Metin Burma beş yıl önce Adem Bektaş’tan görevi devraldığında, ‘’Belediyeyi batırmışlar’’ demişti.
Hatırlarsanız devasa afişlerle Bektaş döneminin borçlarını alt alta sıralayarak, batak bir belediye devraldığını anlatmaya çalışmıştı.
Necattin Demirtaş da göreve geldiği ilk yıllarda kasanın tam takır olduğunu söylemişti.
‘’İntiharı düşünüyorum’’ dediğini daha dün gibi hatırlarım.
Hatta devraldığı belediyenin borçlarını 30 Mart süreci öncesi seçim kampanyası sırasında da dillendirmişti. Bu borç meselesi nedeniyle Erdoğan Tok’la bir diyalog bile yaşanmıştı.
Hatta Erdoğan Tok buna karşılık, ‘’Sen, 98 milyon lira borçla seçime giriyorsun’’ demişti.
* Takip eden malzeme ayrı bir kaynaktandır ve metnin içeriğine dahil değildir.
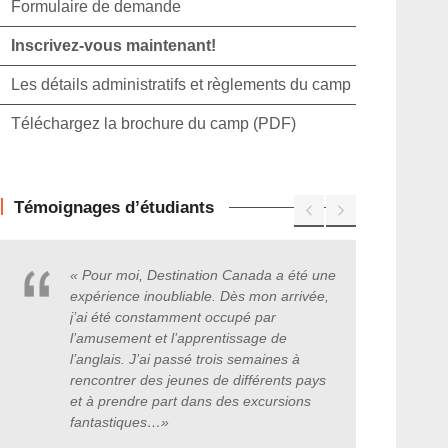
Formulaire de demande
Inscrivez-vous maintenant!
Les détails administratifs et règlements du camp
Téléchargez la brochure du camp (PDF)
Témoignages d’étudiants
« Pour moi, Destination Canada a été une
expérience inoubliable. Dès mon arrivée,
j’ai été constamment occupé par
l’amusement et l’apprentissage de
l’anglais. J’ai passé trois semaines à
rencontrer des jeunes de différents pays
et à prendre part dans des excursions
fantastiques
…
»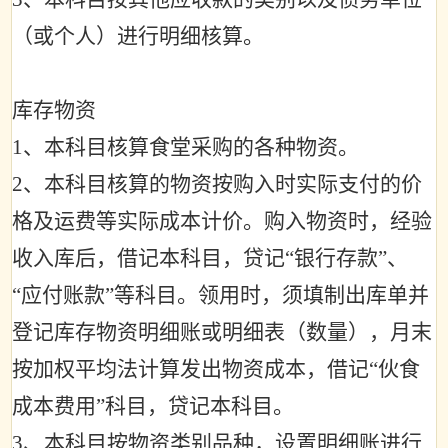
（或个人）进行明细核算。
库存物资
1
、本科目核算食堂采购的各种物资。
2
、本科目核算的物资按购入时实际支付的价
格及运费等实际成本计价。购入物资时，经验
收入库后，借记本科目，贷记
“
银行存款
”
、
“
应付账款
”
等科目。领用时，须填制出库单并
登记库存物资明细账或明细表（数量），月末
按加权平均法计算发出物资成本，借记
“
伙食
成本费用
”
科目，贷记本科目。
3
、本科目按物资类别品种，设置明细账进行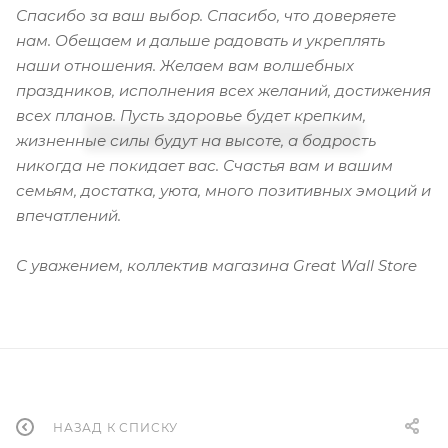
Спасибо за ваш выбор. Спасибо, что доверяете
нам. Обещаем и дальше радовать и укреплять
наши отношения. Желаем вам волшебных
праздников, исполнения всех желаний, достижения
всех планов. Пусть здоровье будет крепким,
жизненные силы будут на высоте, а бодрость
никогда не покидает вас. Счастья вам и вашим
семьям, достатка, уюта, много позитивных эмоций и
впечатлений.
С уважением, коллектив магазина Great Wall Store
НАЗАД К СПИСКУ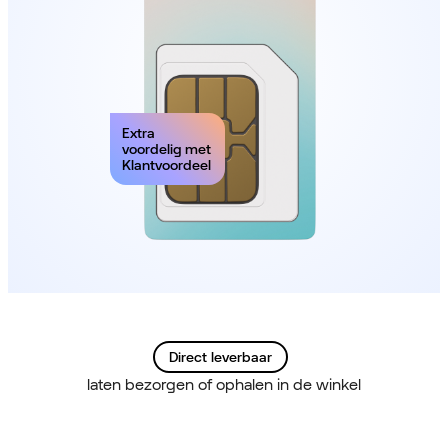
Extra
voordelig met
Klantvoordeel
Direct leverbaar
laten bezorgen of ophalen in de winkel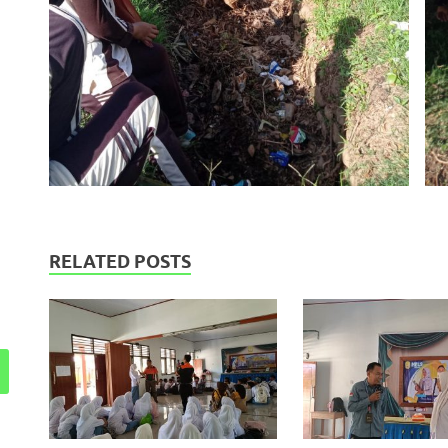
RELATED POSTS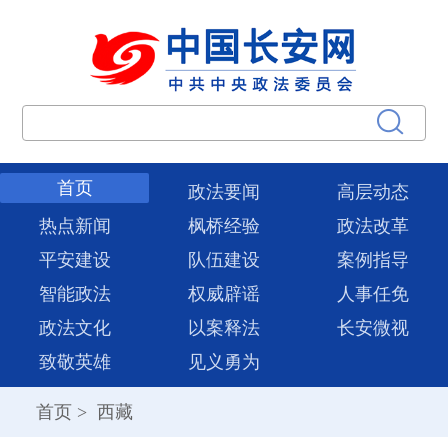
首页
政法要闻
高层动态
热点新闻
枫桥经验
政法改革
平安建设
队伍建设
案例指导
智能政法
权威辟谣
人事任免
政法文化
以案释法
长安微视
致敬英雄
见义勇为
首页
>
西藏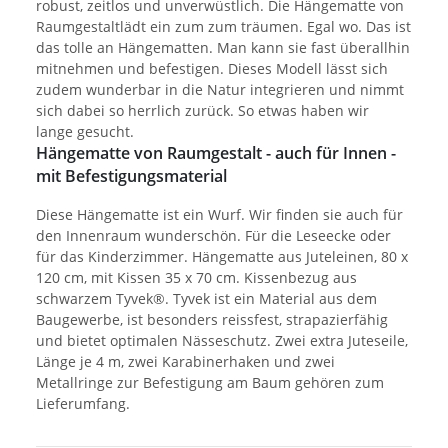
robust, zeitlos und unverwüstlich. Die Hängematte von
Raumgestaltlädt ein zum zum träumen. Egal wo. Das ist
das tolle an Hängematten. Man kann sie fast überallhin
mitnehmen und befestigen. Dieses Modell lässt sich
zudem wunderbar in die Natur integrieren und nimmt
sich dabei so herrlich zurück. So etwas haben wir
lange gesucht.
Hängematte von Raumgestalt - auch für Innen -
mit Befestigungsmaterial
Diese Hängematte ist ein Wurf. Wir finden sie auch für
den Innenraum wunderschön. Für die Leseecke oder
für das Kinderzimmer. Hängematte aus Juteleinen, 80 x
120 cm, mit Kissen 35 x 70 cm. Kissenbezug aus
schwarzem Tyvek®. Tyvek ist ein Material aus dem
Baugewerbe, ist besonders reissfest, strapazierfähig
und bietet optimalen Nässeschutz. Zwei extra Juteseile,
Länge je 4 m, zwei Karabinerhaken und zwei
Metallringe zur Befestigung am Baum gehören zum
Lieferumfang.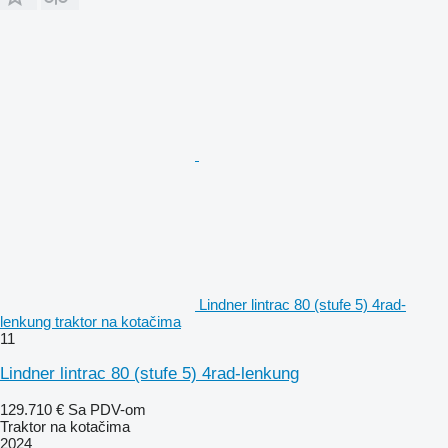
Lindner lintrac 80 (stufe 5) 4rad-
lenkung traktor na kotačima
11
Lindner lintrac 80 (stufe 5) 4rad-lenkung
129.710 €
Sa PDV-om
Traktor na kotačima
2024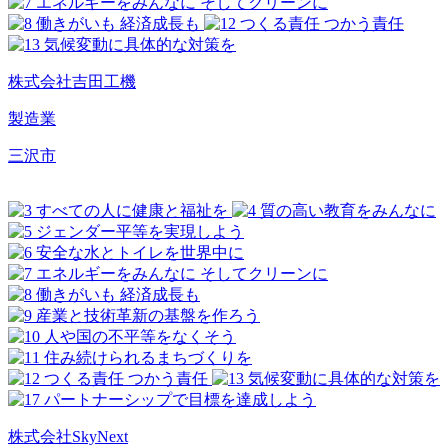
株式会社吉田工機
製造業
三沢市
株式会社SkyNext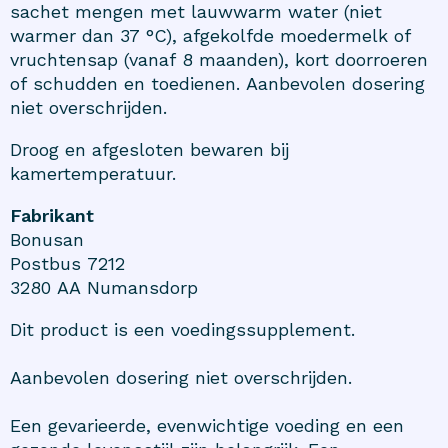
sachet mengen met lauwwarm water (niet
warmer dan 37 °C), afgekolfde moedermelk of
vruchtensap (vanaf 8 maanden), kort doorroeren
of schudden en toedienen. Aanbevolen dosering
niet overschrijden.
Droog en afgesloten bewaren bij
kamertemperatuur.
Fabrikant
Bonusan
Postbus 7212
3280 AA Numansdorp
Dit product is een voedingssupplement.
Aanbevolen dosering niet overschrijden.
Een gevarieerde, evenwichtige voeding en een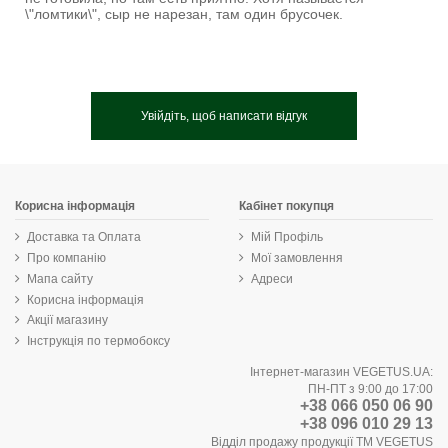
\"ломтики\", сыр не нарезан, там один брусочек.
Увійдіть, щоб написати відгук
Корисна інформація
Кабінет покупця
Доставка та Оплата
Мій Профіль
Про компанію
Мої замовлення
Мапа сайту
Адреси
Корисна інформація
Акції магазину
Інструкція по термобоксу
Інтернет-магазин VEGETUS.UA:
ПН-ПТ з 9:00 до 17:00
+38 066 050 06 90
+38 096 010 29 13
Відділ продажу продукції ТМ VEGETUS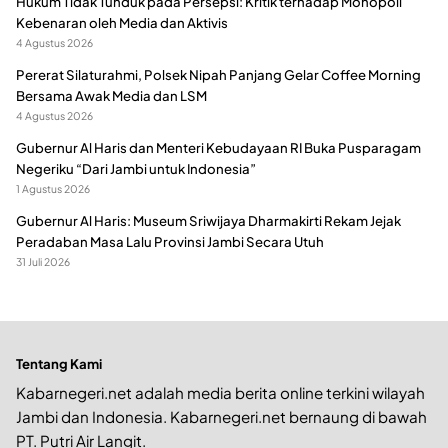
Hukum Tidak Tunduk pada Persepsi: Kritik terhadap Monopoli
Kebenaran oleh Media dan Aktivis
4 Agustus 2026
Pererat Silaturahmi, Polsek Nipah Panjang Gelar Coffee Morning
Bersama Awak Media dan LSM
4 Agustus 2026
Gubernur Al Haris dan Menteri Kebudayaan RI Buka Pusparagam
Negeriku “Dari Jambi untuk Indonesia”
1 Agustus 2026
Gubernur Al Haris: Museum Sriwijaya Dharmakirti Rekam Jejak
Peradaban Masa Lalu Provinsi Jambi Secara Utuh
31 Juli 2026
Tentang Kami
Kabarnegeri.net adalah media berita online terkini wilayah
Jambi dan Indonesia. Kabarnegeri.net bernaung di bawah
PT. Putri Air Langit.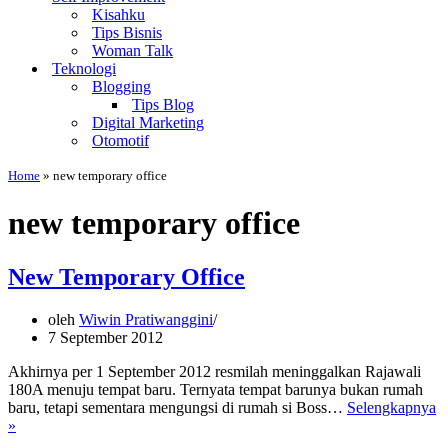
Kisahku
Tips Bisnis
Woman Talk
Teknologi
Blogging
Tips Blog
Digital Marketing
Otomotif
Home
»
new temporary office
new temporary office
New Temporary Office
oleh
Wiwin Pratiwanggini
7 September 2012
Akhirnya per 1 September 2012 resmilah meninggalkan Rajawali
180A menuju tempat baru. Ternyata tempat barunya bukan rumah
baru, tetapi sementara mengungsi di rumah si Boss…
Selengkapnya
New
»
Temporary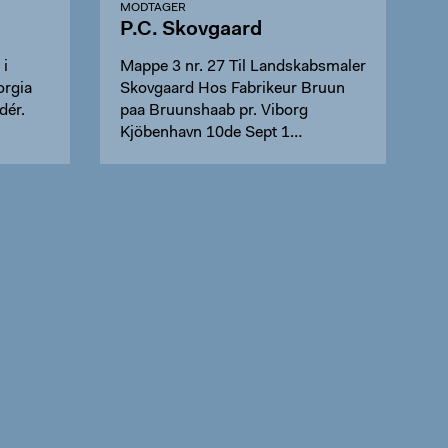
MODTAGER
P.C. Skovgaard
 i
Mappe 3 nr. 27 Til Landskabsmaler
orgia
Skovgaard Hos Fabrikeur Bruun
dér.
paa Bruunshaab pr. Viborg
Kjöbenhavn 10de Sept 1…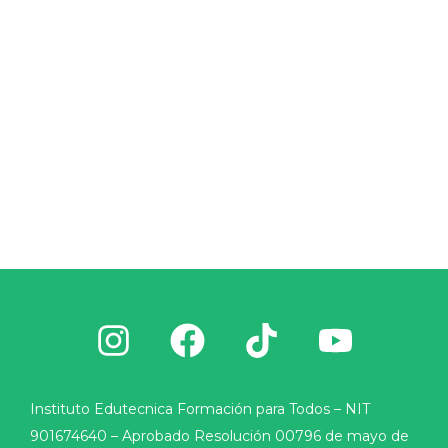
Instituto Edutecnica Formación para Todos – NIT
901674640 – Aprobado Resolución 00796 de mayo de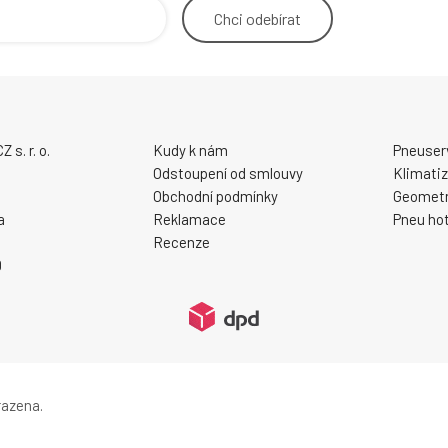
Chci
odebírat
s. r. o.
Kudy k nám
Pneuser
Odstoupení od smlouvy
Klimati
Obchodní podmínky
Geometr
a
Reklamace
Pneu hot
Recenze
0
razena.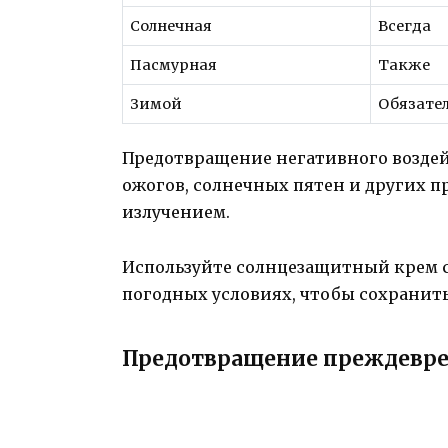
Солнечная
Всегда
Пасмурная
Также
Зимой
Обязате
Предотвращение негативного воздей
ожогов, солнечных пятен и других п
излучением.
Используйте солнцезащитный крем 
погодных условиях, чтобы сохранить
Предотвращение преждевре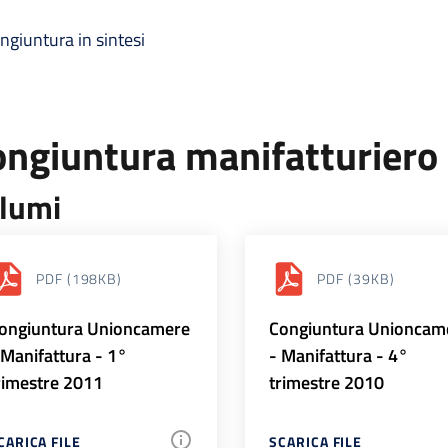
ngiuntura in sintesi
ongiuntura manifatturiero
lumi
PDF
(198KB)
PDF
(39KB)
ongiuntura Unioncamere
Congiuntura Unioncam
 Manifattura - 1°
- Manifattura - 4°
rimestre 2011
trimestre 2010
CARICA FILE
SCARICA FILE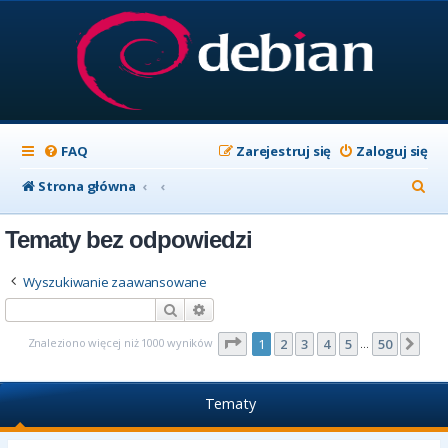
FAQ
Zarejestruj się
Zaloguj się
S
Strona główna
z
Tematy bez odpowiedzi
u
k
Wyszukiwanie zaawansowane
a
Szukaj
Wyszukiwanie zaawansowane
j
Strona
1
z
50
Znaleziono więcej niż 1000 wyników
1
2
3
4
5
50
Nas
…
Tematy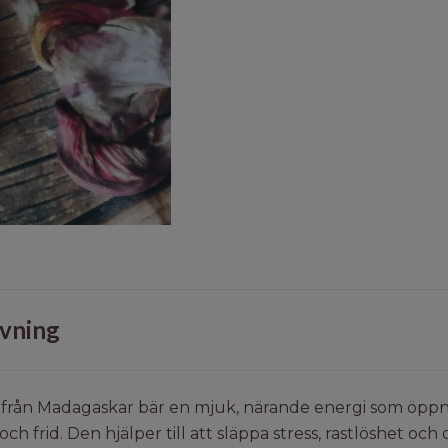
vning
t
från Madagaskar bär en mjuk, närande energi som öppn
ch frid. Den hjälper till att släppa stress, rastlöshet och o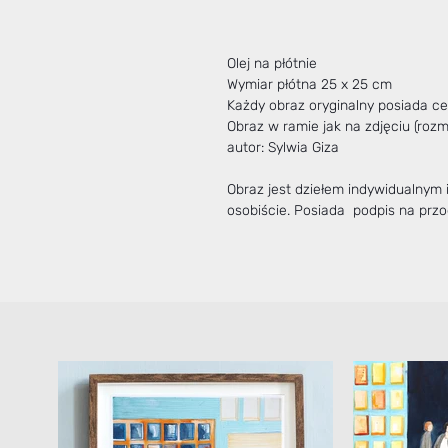
Olej na płótnie
Wymiar płótna 25 x 25 cm
Każdy obraz oryginalny posiada cer
Obraz w ramie jak na zdjęciu (roz
autor: Sylwia Giza
Obraz jest dziełem indywidualnym
osobiście. Posiada podpis na przod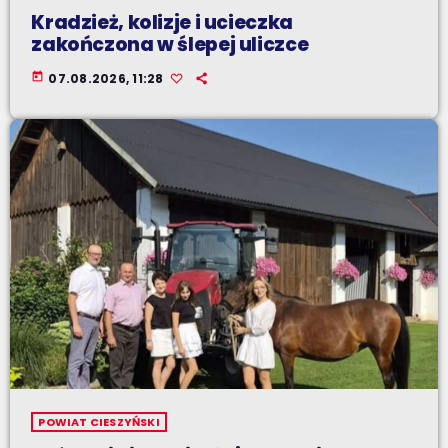
Kradzież, kolizje i ucieczka
zakończona w ślepej uliczce
today
07.08.2026, 11:28
POWIAT CIESZYŃSKI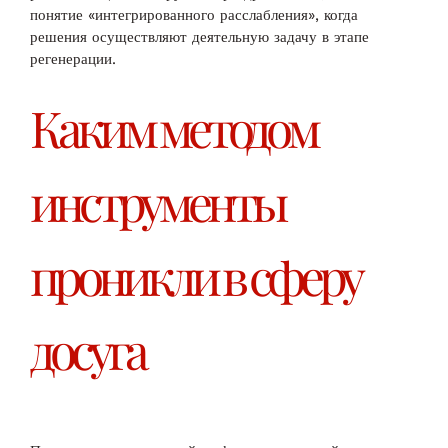
понятие «интегрированного расслабления», когда
решения осуществляют деятельную задачу в этапе
регенерации.
Каким методом
инструменты
проникли в сферу
досуга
‘’Ele verir talkını, kendisi yutar salkımı’’ der gibi.
Dün Hedef Halkın 2. Manşetiydi. ‘’Tok’tan iddia! Kasayı boşaltmışlar’’ diye.
‘’Perşembe’nin gelişi, Çarşamba’dan bellidir’’ derler ya o hesap. 30 Mart seçim sürecinde yaşananlar aslında dünkü haberin oluşacağına dair işareti vermişti aslında.
Erdoğan Tok, önceki gün ‘’Kasayı boşaltmışlar’’ diyerek yaptığı açıklamada bir şey daha söylüyor.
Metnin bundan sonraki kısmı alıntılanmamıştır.